Generated 12 examples for the test set.



## Create and Train the Classifier

In [13]:
classifier = SingleClassClassifier(
    instructor_client=instructor_client,
    prompt=prompt_definition,
    class_dict=class_dict,
    model="gpt-4o-mini",
    zenbase_tracer=zenbase_tracer,
    training_set=train_examples,
    validation_set=val_examples,
    test_set=test_examples,
    samples=20,
)

result = classifier.perform()

## Analyze Results

In [14]:
print("Base Evaluation Score:", classifier.base_evaluation.evals['score'])
print("Best Evaluation Score:", classifier.best_evaluation.evals['score'])

print("\nBest function:", result.best_function)
print("Number of candidate results:", len(result.candidate_results))
print("Best candidate result:", result.best_candidate_result.evals)
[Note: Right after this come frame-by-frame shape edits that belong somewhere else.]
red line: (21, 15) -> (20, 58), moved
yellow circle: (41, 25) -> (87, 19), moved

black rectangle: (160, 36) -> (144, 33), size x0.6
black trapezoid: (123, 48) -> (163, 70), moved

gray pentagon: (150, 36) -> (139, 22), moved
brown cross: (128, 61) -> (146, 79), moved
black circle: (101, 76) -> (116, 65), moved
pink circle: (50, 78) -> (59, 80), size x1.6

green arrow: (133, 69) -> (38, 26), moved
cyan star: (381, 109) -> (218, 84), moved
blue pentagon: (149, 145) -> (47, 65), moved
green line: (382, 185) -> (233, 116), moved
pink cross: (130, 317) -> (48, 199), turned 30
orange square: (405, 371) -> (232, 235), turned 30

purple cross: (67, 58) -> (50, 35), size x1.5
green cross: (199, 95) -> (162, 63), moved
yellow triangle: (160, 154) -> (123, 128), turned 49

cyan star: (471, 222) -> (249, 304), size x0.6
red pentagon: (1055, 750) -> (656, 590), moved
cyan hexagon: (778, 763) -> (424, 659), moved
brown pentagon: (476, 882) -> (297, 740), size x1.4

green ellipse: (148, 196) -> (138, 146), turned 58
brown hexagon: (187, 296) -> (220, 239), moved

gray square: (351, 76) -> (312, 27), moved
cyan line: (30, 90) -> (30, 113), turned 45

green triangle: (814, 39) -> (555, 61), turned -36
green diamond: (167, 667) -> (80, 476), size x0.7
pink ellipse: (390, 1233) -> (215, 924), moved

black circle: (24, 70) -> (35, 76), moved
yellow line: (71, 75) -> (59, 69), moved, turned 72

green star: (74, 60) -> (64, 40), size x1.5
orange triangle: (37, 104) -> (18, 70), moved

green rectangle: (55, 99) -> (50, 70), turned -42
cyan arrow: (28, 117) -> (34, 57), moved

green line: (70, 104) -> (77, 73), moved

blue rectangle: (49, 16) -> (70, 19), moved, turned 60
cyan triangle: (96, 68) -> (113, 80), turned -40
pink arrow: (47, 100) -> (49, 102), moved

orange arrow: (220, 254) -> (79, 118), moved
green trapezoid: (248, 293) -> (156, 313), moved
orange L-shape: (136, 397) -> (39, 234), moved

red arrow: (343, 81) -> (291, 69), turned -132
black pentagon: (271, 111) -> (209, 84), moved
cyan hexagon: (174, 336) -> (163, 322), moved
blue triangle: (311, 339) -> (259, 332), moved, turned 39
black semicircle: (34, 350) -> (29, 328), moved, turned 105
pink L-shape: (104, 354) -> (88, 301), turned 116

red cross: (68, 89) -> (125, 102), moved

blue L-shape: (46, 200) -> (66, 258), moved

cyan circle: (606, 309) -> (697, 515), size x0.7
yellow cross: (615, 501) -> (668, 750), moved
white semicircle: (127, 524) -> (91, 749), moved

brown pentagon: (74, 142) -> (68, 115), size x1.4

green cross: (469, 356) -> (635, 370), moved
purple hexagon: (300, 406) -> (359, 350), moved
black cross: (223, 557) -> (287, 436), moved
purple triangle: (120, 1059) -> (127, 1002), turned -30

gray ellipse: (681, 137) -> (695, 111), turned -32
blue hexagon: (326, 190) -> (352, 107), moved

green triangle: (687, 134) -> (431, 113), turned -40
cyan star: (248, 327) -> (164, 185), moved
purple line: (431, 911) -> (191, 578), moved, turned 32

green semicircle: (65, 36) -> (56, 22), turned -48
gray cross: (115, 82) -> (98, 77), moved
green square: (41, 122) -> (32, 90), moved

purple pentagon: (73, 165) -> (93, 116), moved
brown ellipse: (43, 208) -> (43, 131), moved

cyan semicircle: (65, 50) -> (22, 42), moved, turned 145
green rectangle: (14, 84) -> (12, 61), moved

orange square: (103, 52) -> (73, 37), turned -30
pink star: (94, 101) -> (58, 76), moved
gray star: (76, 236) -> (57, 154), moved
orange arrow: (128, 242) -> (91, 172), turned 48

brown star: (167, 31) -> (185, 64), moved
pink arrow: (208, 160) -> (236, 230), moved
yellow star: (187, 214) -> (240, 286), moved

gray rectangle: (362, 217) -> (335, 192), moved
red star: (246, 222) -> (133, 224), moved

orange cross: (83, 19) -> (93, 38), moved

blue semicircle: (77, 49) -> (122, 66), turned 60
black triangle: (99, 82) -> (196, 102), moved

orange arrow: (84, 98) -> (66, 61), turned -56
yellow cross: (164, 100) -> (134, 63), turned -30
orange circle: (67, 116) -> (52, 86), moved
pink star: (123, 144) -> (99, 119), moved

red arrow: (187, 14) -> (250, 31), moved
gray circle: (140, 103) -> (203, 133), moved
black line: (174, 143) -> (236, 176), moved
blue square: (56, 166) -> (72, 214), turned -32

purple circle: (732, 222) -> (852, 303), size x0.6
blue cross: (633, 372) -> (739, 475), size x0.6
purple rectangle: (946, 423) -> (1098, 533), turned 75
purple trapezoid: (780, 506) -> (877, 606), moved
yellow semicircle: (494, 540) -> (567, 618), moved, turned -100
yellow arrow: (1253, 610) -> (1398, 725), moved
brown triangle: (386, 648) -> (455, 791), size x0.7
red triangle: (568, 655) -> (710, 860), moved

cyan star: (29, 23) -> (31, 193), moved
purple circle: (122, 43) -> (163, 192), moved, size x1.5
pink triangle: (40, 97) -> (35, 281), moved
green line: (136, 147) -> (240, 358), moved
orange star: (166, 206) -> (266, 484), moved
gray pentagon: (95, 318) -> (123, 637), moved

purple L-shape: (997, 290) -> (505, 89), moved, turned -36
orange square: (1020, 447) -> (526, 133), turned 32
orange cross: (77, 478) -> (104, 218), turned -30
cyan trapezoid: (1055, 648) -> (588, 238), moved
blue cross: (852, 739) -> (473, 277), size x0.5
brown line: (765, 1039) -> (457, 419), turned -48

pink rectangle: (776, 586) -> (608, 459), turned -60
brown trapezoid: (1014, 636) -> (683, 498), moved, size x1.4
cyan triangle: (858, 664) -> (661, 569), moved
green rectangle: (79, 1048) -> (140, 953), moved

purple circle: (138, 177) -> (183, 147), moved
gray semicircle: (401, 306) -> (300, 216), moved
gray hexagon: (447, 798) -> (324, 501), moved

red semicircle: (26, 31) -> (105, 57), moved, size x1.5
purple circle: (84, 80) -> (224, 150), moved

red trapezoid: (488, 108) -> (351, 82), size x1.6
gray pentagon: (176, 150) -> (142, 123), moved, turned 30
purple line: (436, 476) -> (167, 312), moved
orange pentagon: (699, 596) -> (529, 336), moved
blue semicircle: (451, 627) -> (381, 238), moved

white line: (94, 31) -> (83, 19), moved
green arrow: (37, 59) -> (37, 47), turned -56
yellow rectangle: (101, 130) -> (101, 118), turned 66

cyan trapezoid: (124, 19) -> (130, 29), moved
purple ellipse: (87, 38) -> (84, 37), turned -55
Base Evaluation Score: 0.9166666666666666
Best Evaluation Score: 0.9166666666666666

Best function: <zenbase.types.LMFunction object at 0x14ac40760>
Number of candidate results: 20
Best candidate result: {'score': 0.9166666666666666}
Number of traces: 264


## Test the Classifier

In [15]:
new_article = """
title: Revolutionary Quantum Computer Achieves Milestone in Cryptography
content: Scientists at a leading tech company have announced a breakthrough in quantum computing, 
demonstrating a quantum computer capable of solving complex cryptographic problems in record time. 
This development has significant implications for data security and could revolutionize fields 
ranging from finance to national security. However, experts warn that it also poses potential 
risks to current encryption methods.
"""

classification = result.best_function(new_article)
print(f"The article is classified as: {classification.class_label.name}")

The article is classified as: Computers


## Conclusion

In this notebook, we've demonstrated how to:
1. Generate synthetic data for a single-class classification task
2. Prepare the synthetic data for training and testing
3. Create and train a SingleClassClassifier using the synthetic data
4. Analyze the results of the classifier
5. Use the trained classifier to categorize new input

This approach allows for rapid prototyping and testing of classification models, especially in scenarios where real-world labeled data might be scarce or difficult to obtain.